Коснусь попутно - хотя и вскользь - обширной, многоразветвленной и роковой тогда темы так называемых "удобств". Легко в современной квартире - по первому зову души - в любую секунду дать себе физиологическую поблажку: словить кайф в теплой мыльной пене или взбодриться под контрастным душем. Не говорю уж о всяких других потребностях - стирке, мытье посуды и прочих, еще более насущных... Словом, безотчетно, без малейших усилий, прибегаем мы к "воде, благоволящей литься" - упуская из вида, что бывает и совсем иначе. Не знаю, приносят ли простейшие блага цивилизации действительное освобождение сил для направления их на высшие духовные цели, но помню хорошо, как деятельность по преодолению элементарных сложностей быта вершилась в нашем обиходе непрерывно, неотступно, кропотливо, нескончаемо, несмотря на всеобщую мобилизацию (правда, мама, единственная балованная дочь и бережно гонимая подальше от кухни отличница, включилась в ведение самостоятельного хозяйства уже очень поздно).
На нас, детей, впрочем, никаких постоянных поручений по дому не возлагалось (а напрасно!), зато всегда охотно привлекались подсобные руки (о случаях "пОмочи" - разговор особый).
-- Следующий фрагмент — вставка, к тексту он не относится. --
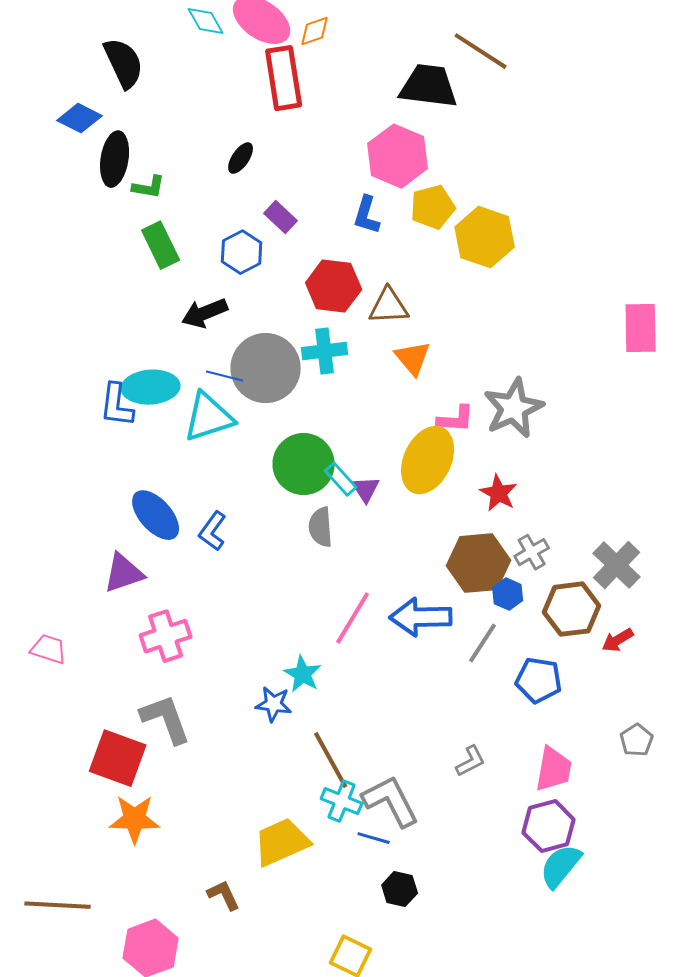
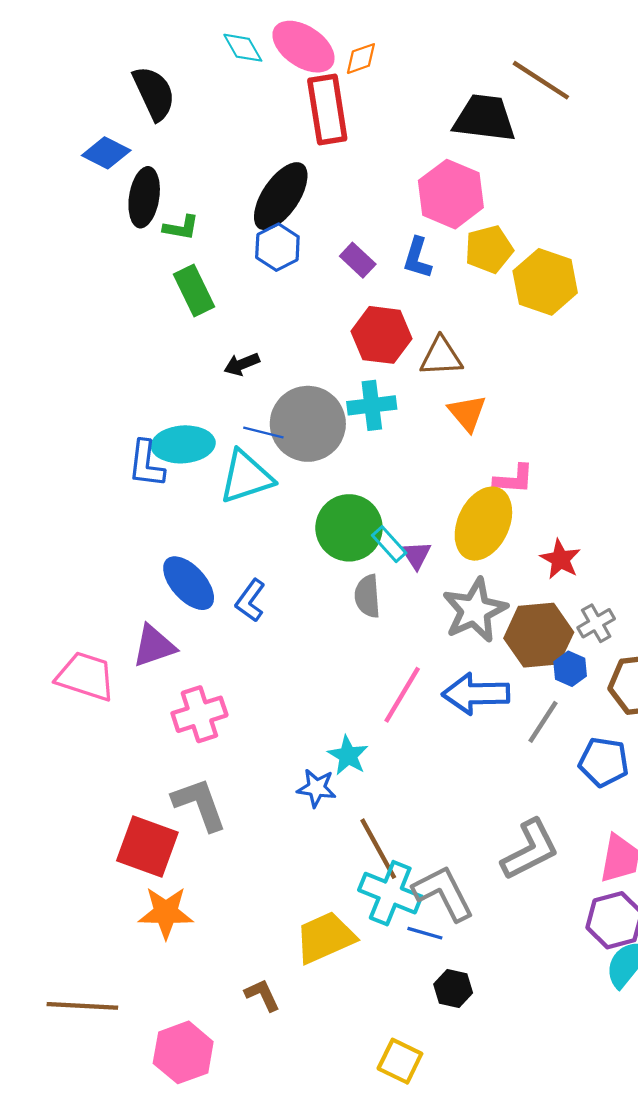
black ellipse: (241, 158) -> (281, 196), size x2.0
purple rectangle: (281, 217) -> (358, 260), moved
blue hexagon: (242, 252) -> (277, 247), moved
black arrow: (205, 313) -> (242, 364), size x0.7
gray star: (514, 408) -> (475, 610), moved
pink trapezoid: (49, 649) -> (86, 676), moved, size x1.5
gray L-shape: (471, 761) -> (530, 850), size x1.8
cyan cross: (342, 801) -> (390, 893), size x1.4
Обычно нанимались малоимущие женщины - для мытья полов, генеральной весенней уборки и вообще иной не слишком тяжкой, однако считавшейся "черной" работы. Приходили в оба дома не то по субботам, не то по средам Груша, Даша, Анна Ивановна... Обойтись без сторонней помощи немолодых, как правило, женщин (пенсий сначала не платили совсем, потом крошечные) было куда как просто, но, видать, сохранялась атавистически "барская" традиция - шедшая еще от бабы Жени. Странно: ведь и сама баба Лефа заменяла собой у Сухаревых целый штат обслуживающего персонала - и даже подряжалась в школе у свекра еженедельно мыть полы за рубль (!) - но вот поди ж ты...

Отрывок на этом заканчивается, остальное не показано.